The above image is a solid model of my cyclometric vertical shaft windmill design. I got the basis for this idea from an article in a 1978 Design News magazine. They showed a large vertical shaft windmill utilizing two vanes or blades. Mine has three. The vanes rotate as they spin around the center shaft. There is a 1:2 reduction via a chain and sprocket. This enables the vane to be perpendicular to the wind on one side of the shaft, and parallel when it comes around to the other side. I am currently in the process of building this windmill. The vanes are 3' square, turning a 1 1/2" pipe mounted on a auto wheel bearing assembly, with a 10" disc brake rotor. The rotor was going to be edge machined to accept a standard 4L "V" belt to drive a standard automobile generator. However, after researching the GM alternator, I've changed my mind, I am going to build my own low speed home built alternator, based on a wooden PM alternator I saw on the Otherpower webpage. Check out www.otherpower.com. If you are interested in this project, please e-mail me at the below address.
Above is a picture of the prototype that I built in 1987 to prove the concept. It sometimes takes me a while to get things done, but I never stop thinking about them.
Twenty plus years ago I found this antique windmill tower for sale. I thought it would be perfect for my project.
When I bought it, it had been used as a windsock at a small airfield. That airfield was one of the oldest in the country, Korn Field in Montra, Ohio. The Korn brothers were contemporaries with the Wright brothers, so this tower is probably over 100 years old. Those trees in the background are over 700' away, so there is nothing blocking the wind.
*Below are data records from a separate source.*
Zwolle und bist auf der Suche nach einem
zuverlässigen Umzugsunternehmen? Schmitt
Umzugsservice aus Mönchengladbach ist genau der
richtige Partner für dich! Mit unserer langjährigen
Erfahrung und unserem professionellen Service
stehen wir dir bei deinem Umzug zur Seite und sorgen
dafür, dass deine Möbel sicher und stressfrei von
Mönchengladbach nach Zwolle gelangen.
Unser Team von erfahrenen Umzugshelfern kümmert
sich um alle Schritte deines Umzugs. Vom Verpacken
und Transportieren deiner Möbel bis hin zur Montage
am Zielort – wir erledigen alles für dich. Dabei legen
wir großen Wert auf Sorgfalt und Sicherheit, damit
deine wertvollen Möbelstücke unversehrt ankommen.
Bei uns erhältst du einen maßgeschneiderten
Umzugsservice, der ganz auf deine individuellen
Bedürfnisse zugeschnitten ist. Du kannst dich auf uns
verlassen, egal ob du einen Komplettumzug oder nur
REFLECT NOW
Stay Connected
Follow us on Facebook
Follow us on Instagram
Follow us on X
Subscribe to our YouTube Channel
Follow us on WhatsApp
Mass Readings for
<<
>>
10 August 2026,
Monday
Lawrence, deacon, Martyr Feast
The erected tower stands over 33' high.
I purchased a wind speed indicator to get some baseline data while I was building the windmill. There is a link for this on my links page.
Here is the original concept image of my alternator design. I thought I had a good idea. I was wrong.
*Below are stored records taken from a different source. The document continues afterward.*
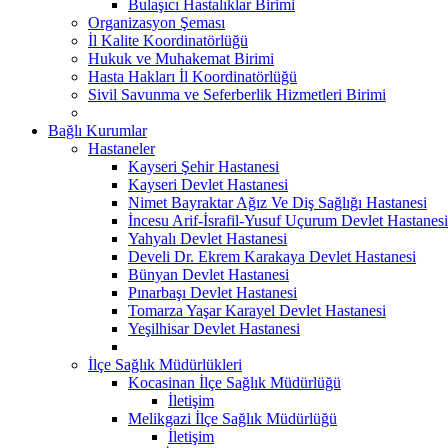
Bulaşıcı Hastalıklar Birimi
Organizasyon Şeması
İl Kalite Koordinatörlüğü
Hukuk ve Muhakemat Birimi
Hasta Hakları İl Koordinatörlüğü
Sivil Savunma ve Seferberlik Hizmetleri Birimi
Bağlı Kurumlar
Hastaneler
Kayseri Şehir Hastanesi
Kayseri Devlet Hastanesi
Nimet Bayraktar Ağız Ve Diş Sağlığı Hastanesi
İncesu Arif-İsrafil-Yusuf Uçurum Devlet Hastanesi
Yahyalı Devlet Hastanesi
Develi Dr. Ekrem Karakaya Devlet Hastanesi
Bünyan Devlet Hastanesi
Pınarbaşı Devlet Hastanesi
Tomarza Yaşar Karayel Devlet Hastanesi
Yeşilhisar Devlet Hastanesi
İlçe Sağlık Müdürlükleri
Kocasinan İlçe Sağlık Müdürlüğü
İletişim
Melikgazi İlçe Sağlık Müdürlüğü
İletişim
Here is a shot of the items I bought for the mechanics of the windmill.
Here is the automobile hub mounted to an adaptor plate, which is mounted to the tower casting. The collar above the hub, gets pressed in to give additional load area for the center pipe.
Here is the hub with the 10" disc brake rotor.
I realized that the round coil design did not utilize the maximum magnet area, so this is a revision.
A little paint sure makes things look a lot better.
A paper pattern glued to the plywood for coil spacing and mounting.
Good dimensions make for a good fit.
Winding coils by hand is not easy. A counter connected to the crankshaft helps.
The first coil in place. Notice that the coil doesn't match the pencil outline. There is a difference between as designed and as built.
The center coil form allows for a uniform coil height when glueing.
The "neo" magnets arrived via UPS in a metal box. I wondered what would keep them from sticking to the side of the truck.
The 18 neo magnets glued into place. Please don't look at the messy bench. I'm an inventor.
It's hard to see, but that glow at the very edge of the bench is a small lamp connected to nine of the coils in series. I'm spinning the rotor while taking the picture.
After consulting other experts in the field, it was determined that my coil was the wrong size for my magnet. The magnetic field should pass through the straight side of the coil. Passing over the curved area reduces the induced current. The above image shows the revised coil.
Here is the new cutting pattern. You can see the difference in coil size.
The revised coil forms in position. Please note that I did clean up my bench.
I am cranking the rotor and taking the picture at the same time. Not an easy task. The recorded voltage was a little higher.
Success! Two coils connected in series. Note that I skipped a space so they would be "in phase".
Here I've also put on a coat of enamel paint to help protect the epoxy.
Success! It's hard to see, but the meter is reading 14.6 volts with me cranking by hand. Now it's all up to my mechanical portion of the windmill design to prove it also can be successful. But that didn't happen. I got side tracked on other projects and windmills.
I've had some successes and some failures along the way.
More than one person thinks that I am crazy to climb up my tower and work on my windmills. Especially the Doctor that replaced my hip and knee. He just can't understand what drives me to do these things. Can you?
The bending moment for the wind loading was just about at the center of the shaft, about 14 inches away from the bearing support. Not Good! My "new" VWAT design did not last even one day, of course it was a very windy one.
It's hard to tell from these pictures but I dropped the bending moment almost 9 inches, placing it just above the upper bearing support. This should prove to be a very strong and reliable windmill, of course now I just need some wind.